### YOUR ASSIGNMENT:
Reproduce the data in its entirety, exactly as written.

### RECORDS SHOWN:
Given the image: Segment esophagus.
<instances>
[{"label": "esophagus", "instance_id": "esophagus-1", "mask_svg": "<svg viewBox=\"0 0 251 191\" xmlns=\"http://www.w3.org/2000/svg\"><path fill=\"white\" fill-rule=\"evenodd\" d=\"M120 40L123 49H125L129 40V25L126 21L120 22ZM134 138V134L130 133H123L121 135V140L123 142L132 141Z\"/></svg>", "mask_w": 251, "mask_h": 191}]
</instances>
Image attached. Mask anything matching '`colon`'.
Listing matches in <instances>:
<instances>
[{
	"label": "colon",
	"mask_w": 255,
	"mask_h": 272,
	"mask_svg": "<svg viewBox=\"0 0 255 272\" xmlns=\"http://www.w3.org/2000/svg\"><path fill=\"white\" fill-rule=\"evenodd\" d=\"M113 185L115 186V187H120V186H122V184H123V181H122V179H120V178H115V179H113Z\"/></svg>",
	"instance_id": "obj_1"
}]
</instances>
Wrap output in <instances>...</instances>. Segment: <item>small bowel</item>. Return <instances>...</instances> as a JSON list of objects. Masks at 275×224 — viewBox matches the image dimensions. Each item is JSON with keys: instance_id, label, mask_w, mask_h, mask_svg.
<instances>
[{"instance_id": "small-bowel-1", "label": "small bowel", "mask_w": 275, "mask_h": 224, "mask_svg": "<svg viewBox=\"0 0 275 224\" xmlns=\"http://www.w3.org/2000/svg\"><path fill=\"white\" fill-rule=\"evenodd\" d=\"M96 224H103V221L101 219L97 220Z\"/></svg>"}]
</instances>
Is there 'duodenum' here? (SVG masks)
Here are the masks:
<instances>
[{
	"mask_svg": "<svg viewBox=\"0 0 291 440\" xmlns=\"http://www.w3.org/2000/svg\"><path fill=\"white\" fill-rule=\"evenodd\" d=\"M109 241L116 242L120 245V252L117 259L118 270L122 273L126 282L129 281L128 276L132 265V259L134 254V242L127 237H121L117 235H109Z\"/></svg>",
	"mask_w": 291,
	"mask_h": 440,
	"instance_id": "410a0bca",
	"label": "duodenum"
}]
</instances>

### SOLUTION TO THE EXERCISE:
Given the image: Segment esophagus.
<instances>
[{"label": "esophagus", "instance_id": "esophagus-1", "mask_svg": "<svg viewBox=\"0 0 251 191\" xmlns=\"http://www.w3.org/2000/svg\"><path fill=\"white\" fill-rule=\"evenodd\" d=\"M120 40L123 49H125L129 40V25L126 21L120 22ZM134 138V134L130 133H123L121 135V140L123 142L132 141Z\"/></svg>", "mask_w": 251, "mask_h": 191}]
</instances>
Image attached. Mask anything matching '`colon`'.
Listing matches in <instances>:
<instances>
[{
	"label": "colon",
	"mask_w": 255,
	"mask_h": 272,
	"mask_svg": "<svg viewBox=\"0 0 255 272\" xmlns=\"http://www.w3.org/2000/svg\"><path fill=\"white\" fill-rule=\"evenodd\" d=\"M113 185L115 186V187H120V186H122V184H123V181H122V179H120V178H115V179H113Z\"/></svg>",
	"instance_id": "obj_1"
}]
</instances>
Wrap output in <instances>...</instances>. Segment: <item>small bowel</item>. Return <instances>...</instances> as a JSON list of objects. Masks at 275×224 — viewBox matches the image dimensions. Each item is JSON with keys: instance_id, label, mask_w, mask_h, mask_svg.
<instances>
[{"instance_id": "small-bowel-1", "label": "small bowel", "mask_w": 275, "mask_h": 224, "mask_svg": "<svg viewBox=\"0 0 275 224\" xmlns=\"http://www.w3.org/2000/svg\"><path fill=\"white\" fill-rule=\"evenodd\" d=\"M96 224H103V221L101 219L97 220Z\"/></svg>"}]
</instances>
Is there 'duodenum' here? (SVG masks)
Here are the masks:
<instances>
[{
	"mask_svg": "<svg viewBox=\"0 0 291 440\" xmlns=\"http://www.w3.org/2000/svg\"><path fill=\"white\" fill-rule=\"evenodd\" d=\"M109 241L116 242L120 245V252L117 259L118 270L122 273L126 282L129 281L128 276L132 265V259L134 254V242L127 237H121L117 235H109Z\"/></svg>",
	"mask_w": 291,
	"mask_h": 440,
	"instance_id": "410a0bca",
	"label": "duodenum"
}]
</instances>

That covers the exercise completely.